Q: This defense sucks, the Jets moved the ball up and down the field. The cornerbacks can't cover, the defensive line can't move anyone and the linebackers are old and slow. Looks like we are headed to another dismal season and the Steelers will again reign supreme.

LA: And I thought I was taking some mind-altering medications!

The New York Jets did not move the ball up and down the field. Of all the complaints I have heard and read about the game Thursday night, this one takes the cake, from my perspective. If I remember correctly, the Browns were up 17-10 after three quarters and that was with giving up the first of two bombs. Hardly sucking in my book.

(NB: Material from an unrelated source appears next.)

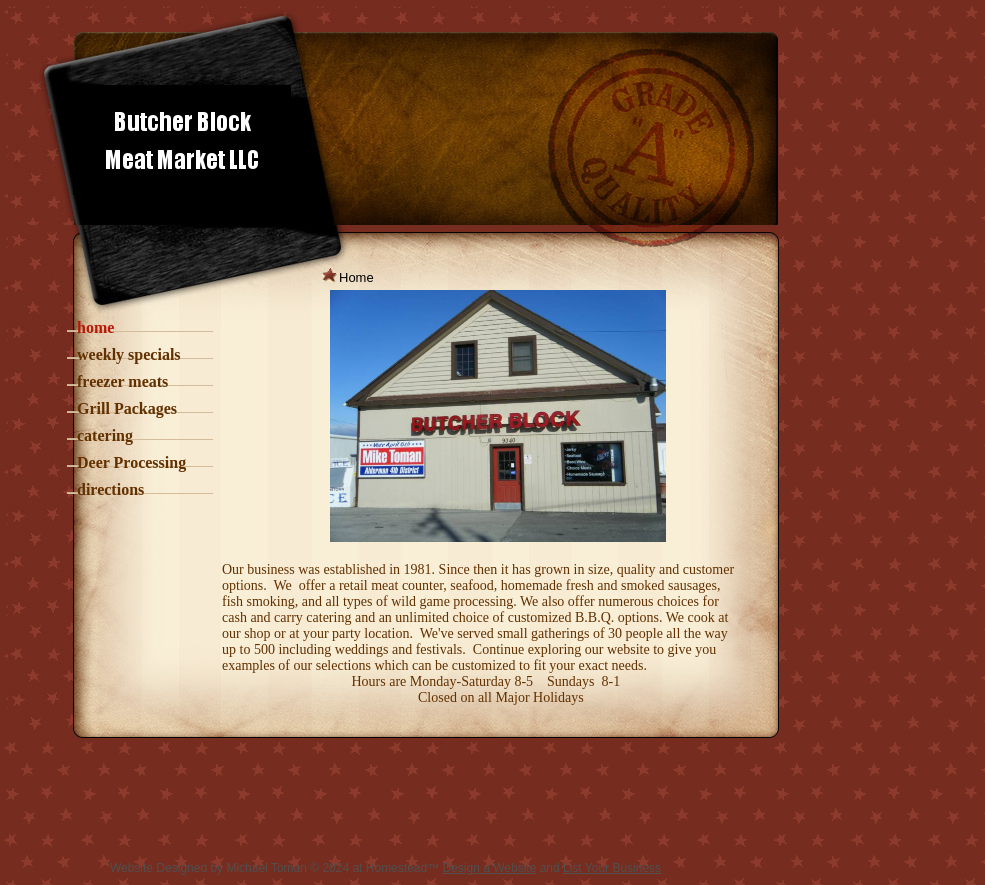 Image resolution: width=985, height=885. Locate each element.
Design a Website (489, 868)
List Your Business (612, 868)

Outside of two huge plays by the Jets' offense and another by the special teams, the New York offensive assault was minimal, even with the Browns playing a soft cover scheme and with second and third team defenders on the field. And those are plays the Cleveland defensive coaches will spend significant time covering with the players in film sessions later in the week prior to the next practice session.

The starting corners looked solid in coverage, the starting linebackers flowed to the ball. While the starting defensive line did not create significant pressure on the QB, they did push back the offensive line of the Jets and completely controlled any attempt by the Jets to run the football.